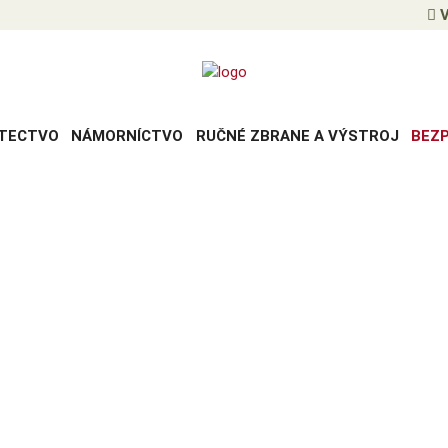
V
TECTVO
NÁMORNÍCTVO
RUČNÉ ZBRANE A VÝSTROJ
BEZ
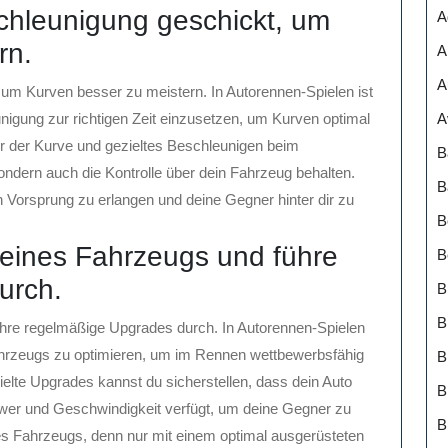
hleunigung geschickt, um
A
rn.
A
A
m Kurven besser zu meistern. In Autorennen-Spielen ist
A
igung zur richtigen Zeit einzusetzen, um Kurven optimal
 der Kurve und gezieltes Beschleunigen beim
B
ondern auch die Kontrolle über dein Fahrzeug behalten.
B
 Vorsprung zu erlangen und deine Gegner hinter dir zu
B
eines Fahrzeugs und führe
B
urch.
B
B
hre regelmäßige Upgrades durch. In Autorennen-Spielen
ahrzeugs zu optimieren, um im Rennen wettbewerbsfähig
elte Upgrades kannst du sicherstellen, dass dein Auto
B
ower und Geschwindigkeit verfügt, um deine Gegner zu
B
nes Fahrzeugs, denn nur mit einem optimal ausgerüsteten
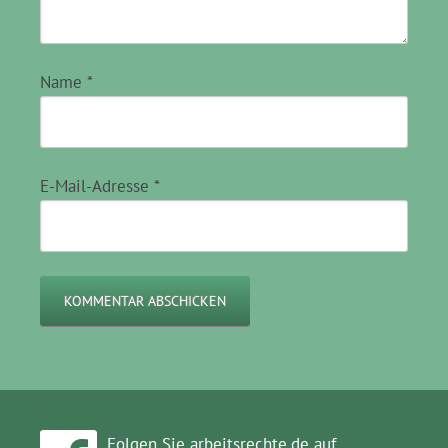
Name
*
E-Mail-Adresse
*
Folgen Sie arbeitsrechte.de auf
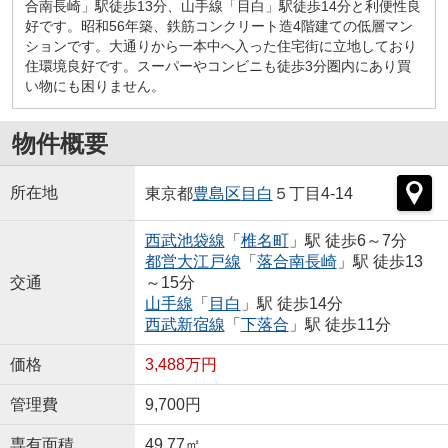
合南長崎」駅徒歩13分、山手線「目白」駅徒歩14分と利便性良
好です。昭和56年築、鉄筋コンクリート造4階建ての低層マン
ションです。大通りから一本中へ入った住宅街に立地しており
住環境良好です。スーパーやコンビニも徒歩3分圏内にあり買
い物にも困りません。
物件概要
所在地
東京都
豊島区
目白
５丁目4-14
西武池袋線
「
椎名町
」駅 徒歩6～7分
都営大江戸線
「
落合南長崎
」駅 徒歩13
交通
～15分
山手線
「
目白
」駅 徒歩14分
西武新宿線
「
下落合
」駅 徒歩11分
価格
3,488万円
管理費
9,700円
専有面積
49.77㎡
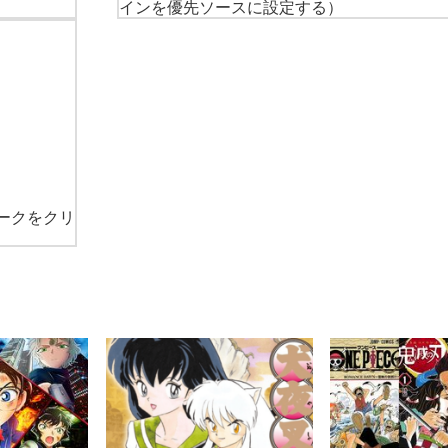
インを優先ソースに設定する）
ークをクリ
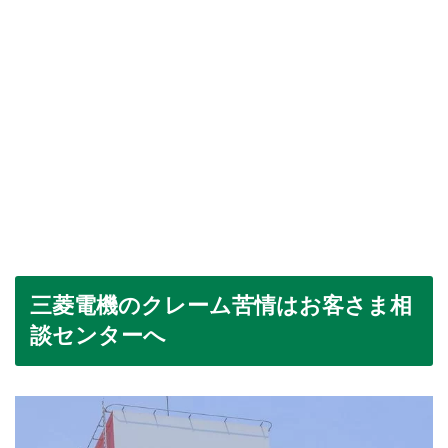
三菱電機のクレーム苦情はお客さま相
談センターへ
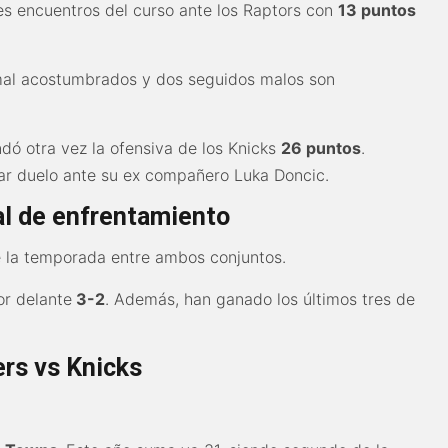
s encuentros del curso ante los Raptors con
13 puntos
mal acostumbrados y dos seguidos malos son
ndó otra vez la ofensiva de los Knicks
26 puntos
.
ar duelo ante su ex compañero Luka Doncic.
ial de enfrentamiento
e la temporada entre ambos conjuntos.
or delante
3-2
. Además, han ganado los últimos tres de
ers vs Knicks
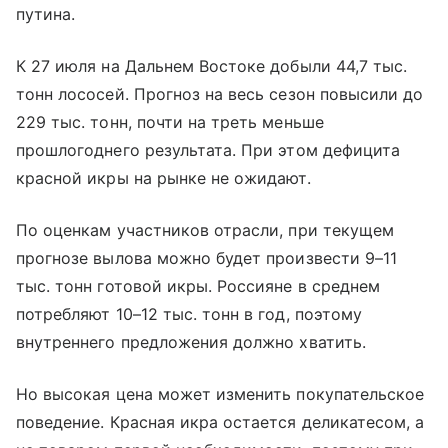
путина.
К 27 июля на Дальнем Востоке добыли 44,7 тыс.
тонн лососей. Прогноз на весь сезон повысили до
229 тыс. тонн, почти на треть меньше
прошлогоднего результата. При этом дефицита
красной икры на рынке не ожидают.
По оценкам участников отрасли, при текущем
прогнозе вылова можно будет произвести 9–11
тыс. тонн готовой икры. Россияне в среднем
потребляют 10–12 тыс. тонн в год, поэтому
внутреннего предложения должно хватить.
Но высокая цена может изменить покупательское
поведение. Красная икра остается деликатесом, а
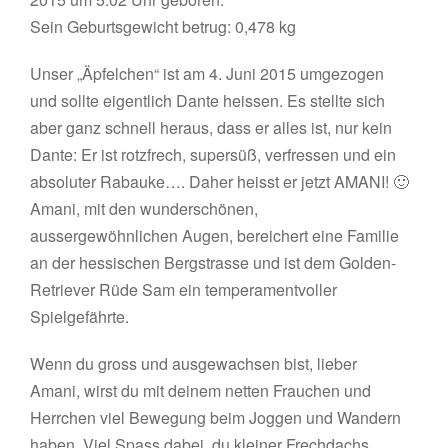
Sein Geburtsgewicht betrug: 0,478 kg
Unser „Äpfelchen“ ist am 4. Juni 2015 umgezogen
und sollte eigentlich Dante heissen. Es stellte sich
aber ganz schnell heraus, dass er alles ist, nur kein
Dante: Er ist rotzfrech, supersüß, verfressen und ein
absoluter Rabauke…. Daher heisst er jetzt AMANI! 🙂
Amani, mit den wunderschönen,
aussergewöhnlichen Augen, bereichert eine Familie
an der hessischen Bergstrasse und ist dem Golden-
Retriever Rüde Sam ein temperamentvoller
Spielgefährte.
Wenn du gross und ausgewachsen bist, lieber
Amani, wirst du mit deinem netten Frauchen und
Herrchen viel Bewegung beim Joggen und Wandern
haben. Viel Spass dabei, du kleiner Frechdachs.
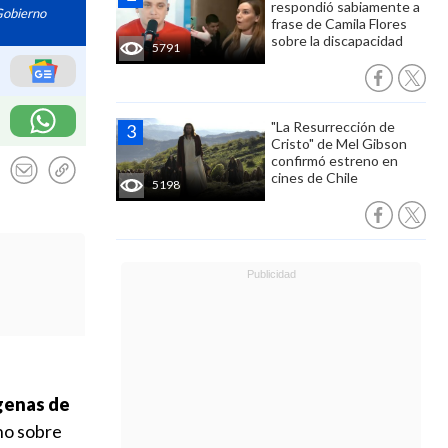
respondió sabiamente a
Gobierno
frase de Camila Flores
sobre la discapacidad
5791
"La Resurrección de
Cristo" de Mel Gibson
confirmó estreno en
cines de Chile
5198
genas de
no sobre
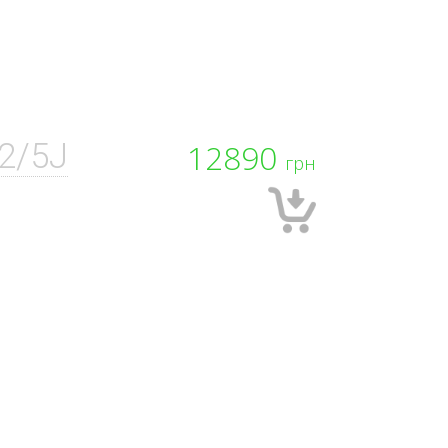
2/5J
12890
грн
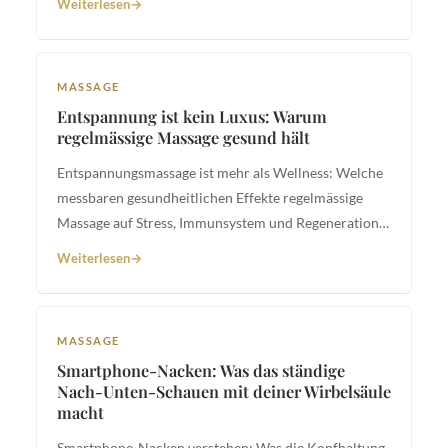
Weiterlesen
MASSAGE
Entspannung ist kein Luxus: Warum
regelmässige Massage gesund hält
Entspannungsmassage ist mehr als Wellness: Welche
messbaren gesundheitlichen Effekte regelmässige
Massage auf Stress, Immunsystem und Regeneration
hat.
Weiterlesen
MASSAGE
Smartphone-Nacken: Was das ständige
Nach-Unten-Schauen mit deiner Wirbelsäule
macht
Smartphone-Nacken verstehen: Was die Kopfhaltung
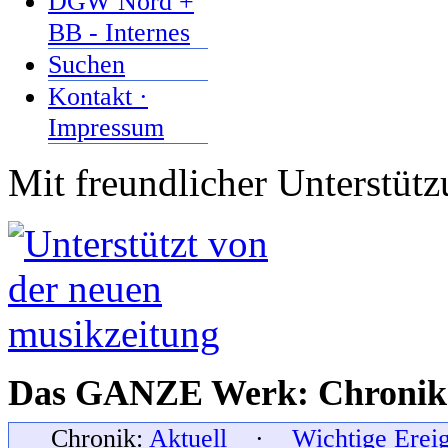
DGW Nord +
BB - Internes
Suchen
Kontakt ·
Impressum
Mit freundlicher Unterstüt
Das GANZE Werk: Chronik 
Chronik:
Aktuell
·
Wichtige Erei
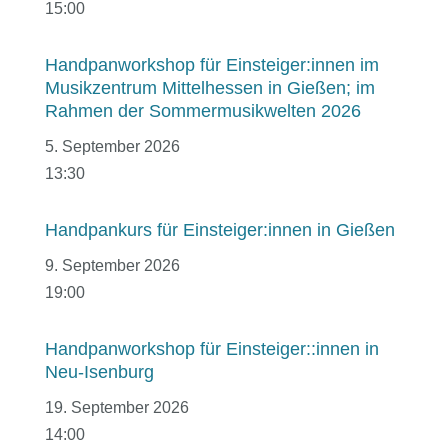
15:00
Handpanworkshop für Einsteiger:innen im
Musikzentrum Mittelhessen in Gießen; im
Rahmen der Sommermusikwelten 2026
5. September 2026
13:30
Handpankurs für Einsteiger:innen in Gießen
9. September 2026
19:00
Handpanworkshop für Einsteiger::innen in
Neu-Isenburg
19. September 2026
14:00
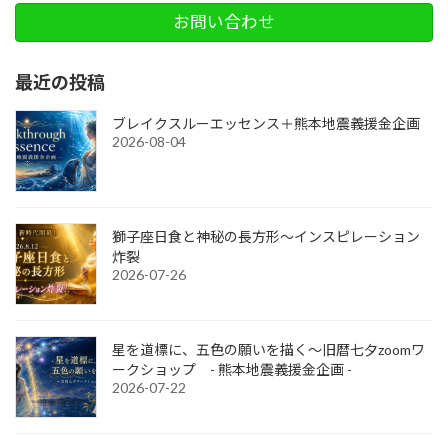
お問い合わせ
最近の投稿
ブレイクスルーエッセンス＋熊本地震義援金企画
2026-08-04
獅子座日食と神秘の長方形～インスピレーション
炸裂
2026-07-26
星を道標に、五色の願いを描く～旧暦七夕zoomワ
ークショップ - 熊本地震義援金企画 -
2026-07-22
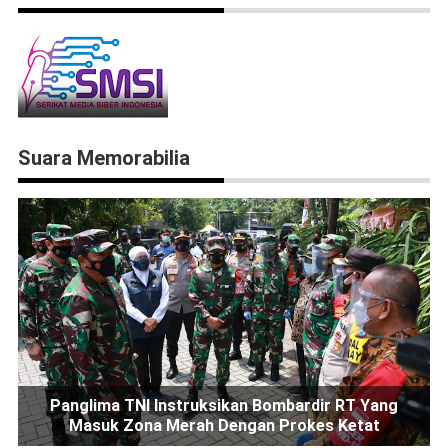
Suara Memorabilia
Panglima TNI Instruksikan Bombardir RT Yang
Masuk Zona Merah Dengan Prokes Ketat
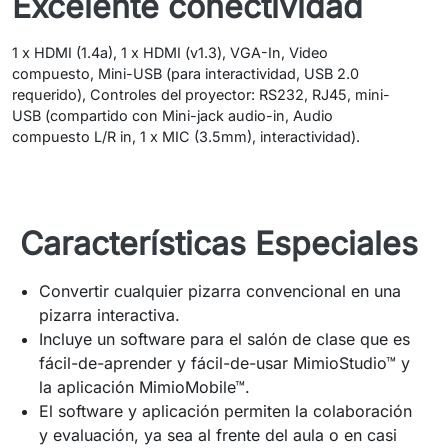
Excelente conectividad
1 x HDMI (1.4a), 1 x HDMI (v1.3), VGA-In, Video
compuesto, Mini-USB (para interactividad, USB 2.0
requerido), Controles del proyector: RS232, RJ45, mini-
USB (compartido con Mini-jack audio-in, Audio
compuesto L/R in, 1 x MIC (3.5mm), interactividad).
Características Especiales
Convertir cualquier pizarra convencional en una
pizarra interactiva.
Incluye un software para el salón de clase que es
fácil-de-aprender y fácil-de-usar MimioStudio™ y
la aplicación MimioMobile™.
El software y aplicación permiten la colaboración
y evaluación, ya sea al frente del aula o en casi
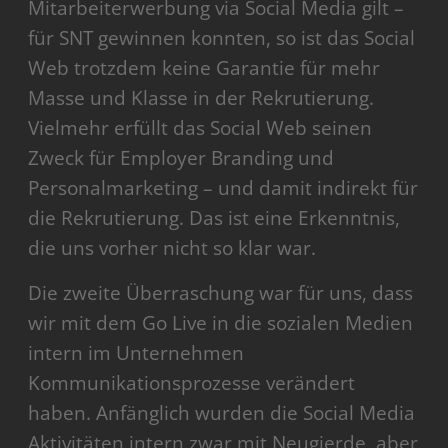
Mitarbeiterwerbung via Social Media gilt –
für SNT gewinnen konnten, so ist das Social
Web trotzdem keine Garantie für mehr
Masse und Klasse in der Rekrutierung.
Vielmehr erfüllt das Social Web seinen
Zweck für Employer Branding und
Personalmarketing – und damit indirekt für
die Rekrutierung. Das ist eine Erkenntnis,
die uns vorher nicht so klar war.
Die zweite Überraschung war für uns, dass
wir mit dem Go Live in die sozialen Medien
intern im Unternehmen
Kommunikationsprozesse verändert
haben. Anfänglich wurden die Social Media
Aktivitäten intern zwar mit Neugierde, aber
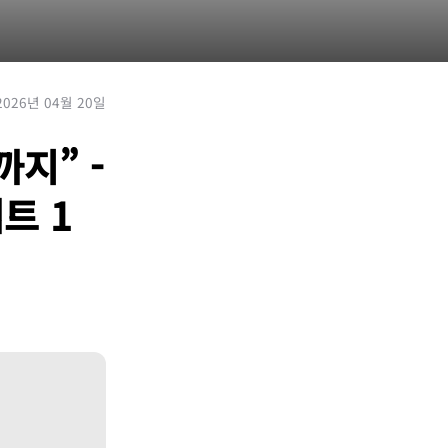
2026년 04월 20일
지” -
트 1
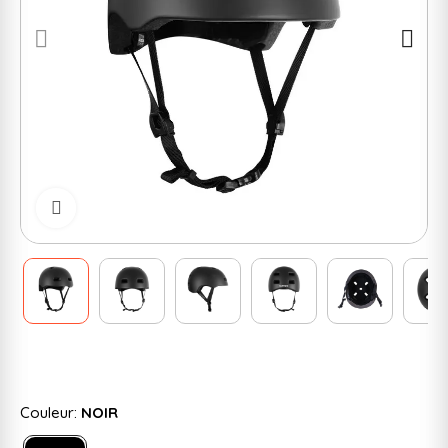
Cliquer pour zoomer
Couleur:
NOIR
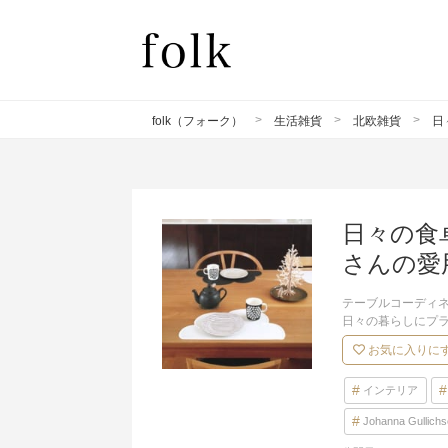
folk（フォーク）
生活雑貨
北欧雑貨
日
日々の食
さんの愛
テーブルコーディ
日々の暮らしにプ
お気に入りに
インテリア
Johanna Gull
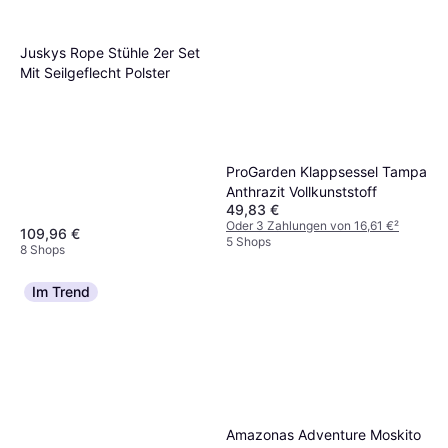
Juskys Rope Stühle 2er Set
Mit Seilgeflecht Polster
ProGarden Klappsessel Tampa
Anthrazit Vollkunststoff
49,83 €
Oder 3 Zahlungen von 16,61 €
²
109,96 €
5 Shops
8 Shops
Im Trend
Amazonas Adventure Moskito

* * * * *

The listing above needs to be output again exactly. Don't include the pictures.

V
TECTVO
NÁMORNÍCTVO
RUČNÉ ZBRANE A VÝSTROJ
BEZ
hleunigung geschickt, um
A
rn.
A
A
m Kurven besser zu meistern. In Autorennen-Spielen ist
A
igung zur richtigen Zeit einzusetzen, um Kurven optimal
 der Kurve und gezieltes Beschleunigen beim
B
ondern auch die Kontrolle über dein Fahrzeug behalten.
B
 Vorsprung zu erlangen und deine Gegner hinter dir zu
B
eines Fahrzeugs und führe
B
urch.
B
B
hre regelmäßige Upgrades durch. In Autorennen-Spielen
ahrzeugs zu optimieren, um im Rennen wettbewerbsfähig
elte Upgrades kannst du sicherstellen, dass dein Auto
B
ower und Geschwindigkeit verfügt, um deine Gegner zu
B
nes Fahrzeugs, denn nur mit einem optimal ausgerüsteten
Name
*
E-Mail-Adresse
*
Folgen Sie arbeitsrechte.de auf
合南長崎」駅徒歩13分、山手線「目白」駅徒歩14分と利便性良
好です。昭和56年築、鉄筋コンクリート造4階建ての低層マン
ションです。大通りから一本中へ入った住宅街に立地しており
住環境良好です。スーパーやコンビニも徒歩3分圏内にあり買
い物にも困りません。
物件概要
所在地
東京都
豊島区
目白
５丁目4-14
西武池袋線
「
椎名町
」駅 徒歩6～7分
都営大江戸線
「
落合南長崎
」駅 徒歩13
交通
～15分
山手線
「
目白
」駅 徒歩14分
西武新宿線
「
下落合
」駅 徒歩11分
価格
3,488万円
管理費
9,700円
専有面積
49.77㎡
インを優先ソースに設定する）
ークをクリ
三菱電機のクレーム苦情はお客さま相
談センターへ
s encuentros del curso ante los Raptors con
13 puntos
mal acostumbrados y dos seguidos malos son
ndó otra vez la ofensiva de los Knicks
26 puntos
.
ar duelo ante su ex compañero Luka Doncic.
ial de enfrentamiento
e la temporada entre ambos conjuntos.
or delante
3-2
. Además, han ganado los últimos tres de
ers vs Knicks
путина.
К 27 июля на Дальнем Востоке добыли 44,7 тыс.
тонн лососей. Прогноз на весь сезон повысили до
229 тыс. тонн, почти на треть меньше
прошлогоднего результата. При этом дефицита
красной икры на рынке не ожидают.
По оценкам участников отрасли, при текущем
прогнозе вылова можно будет произвести 9–11
тыс. тонн готовой икры. Россияне в среднем
потребляют 10–12 тыс. тонн в год, поэтому
внутреннего предложения должно хватить.
Но высокая цена может изменить покупательское
поведение. Красная икра остается деликатесом, а
Sein Geburtsgewicht betrug: 0,478 kg
Unser „Äpfelchen“ ist am 4. Juni 2015 umgezogen
und sollte eigentlich Dante heissen. Es stellte sich
aber ganz schnell heraus, dass er alles ist, nur kein
Dante: Er ist rotzfrech, supersüß, verfressen und ein
absoluter Rabauke…. Daher heisst er jetzt AMANI! 🙂
Amani, mit den wunderschönen,
aussergewöhnlichen Augen, bereichert eine Familie
an der hessischen Bergstrasse und ist dem Golden-
Retriever Rüde Sam ein temperamentvoller
Spielgefährte.
Wenn du gross und ausgewachsen bist, lieber
Amani, wirst du mit deinem netten Frauchen und
Herrchen viel Bewegung beim Joggen und Wandern
haben. Viel Spass dabei, du kleiner Frechdachs.
respondió sabiamente a
Gobierno
frase de Camila Flores
sobre la discapacidad
5791
"La Resurrección de
Cristo" de Mel Gibson
confirmó estreno en
cines de Chile
5198
genas de
no sobre
2/5J
12890
грн
Weiterlesen
MASSAGE
Entspannung ist kein Luxus: Warum
regelmässige Massage gesund hält
Entspannungsmassage ist mehr als Wellness: Welche
messbaren gesundheitlichen Effekte regelmässige
Massage auf Stress, Immunsystem und Regeneration
hat.
Weiterlesen
MASSAGE
Smartphone-Nacken: Was das ständige
Nach-Unten-Schauen mit deiner Wirbelsäule
macht
Smartphone-Nacken verstehen: Was die Kopfhaltung
DGW Nord +
BB - Internes
Suchen
Kontakt ·
Impressum
Mit freundlicher Unterstüt
Das GANZE Werk: Chronik 
Chronik:
Aktuell
·
Wichtige Erei
15:00
Handpanworkshop für Einsteiger:innen im
Musikzentrum Mittelhessen in Gießen; im
Rahmen der Sommermusikwelten 2026
5. September 2026
13:30
Handpankurs für Einsteiger:innen in Gießen
9. September 2026
19:00
Handpanworkshop für Einsteiger::innen in
Neu-Isenburg
19. September 2026
14:00
お問い合わせ
最近の投稿
ブレイクスルーエッセンス＋熊本地震義援金企画
2026-08-04
獅子座日食と神秘の長方形～インスピレーション
炸裂
2026-07-26
星を道標に、五色の願いを描く～旧暦七夕zoomワ
ークショップ - 熊本地震義援金企画 -
2026-07-22
Suara Memorabilia
Panglima TNI Instruksikan Bombardir RT Yang
Masuk Zona Merah Dengan Prokes Ketat
Excelente conectividad
1 x HDMI (1.4a), 1 x HDMI (v1.3), VGA-In, Video
compuesto, Mini-USB (para interactividad, USB 2.0
requerido), Controles del proyector: RS232, RJ45, mini-
USB (compartido con Mini-jack audio-in, Audio
compuesto L/R in, 1 x MIC (3.5mm), interactividad).
Características Especiales
Convertir cualquier pizarra convencional en una
pizarra interactiva.
Incluye un software para el salón de clase que es
fácil-de-aprender y fácil-de-usar MimioStudio™ y
la aplicación MimioMobile™.
El software y aplicación permiten la colaboración
y evaluación, ya sea al frente del aula o en casi
Mitarbeiterwerbung via Social Media gilt –
für SNT gewinnen konnten, so ist das Social
Web trotzdem keine Garantie für mehr
Masse und Klasse in der Rekrutierung.
Vielmehr erfüllt das Social Web seinen
Zweck für Employer Branding und
Personalmarketing – und damit indirekt für
die Rekrutierung. Das ist eine Erkenntnis,
die uns vorher nicht so klar war.
Die zweite Überraschung war für uns, dass
wir mit dem Go Live in die sozialen Medien
intern im Unternehmen
Kommunikationsprozesse verändert
haben. Anfänglich wurden die Social Media
Aktivitäten intern zwar mit Neugierde, aber
2026년 04월 20일
지” -
트 1
Cliquer pour zoomer
Couleur:
NOIR
folk（フォーク）
生活雑貨
北欧雑貨
日
日々の食
さんの愛
テーブルコーディ
日々の暮らしにプ
お気に入りに
インテリア
Johanna Gull
Juskys Rope Stühle 2er Set
Mit Seilgeflecht Polster
ProGarden Klappsessel Tampa
Anthrazit Vollkunststoff
49,83 €
Oder 3 Zahlungen von 16,61 €
²
109,96 €
5 Shops
8 Shops
Im Trend
Amazonas Adventure Moskito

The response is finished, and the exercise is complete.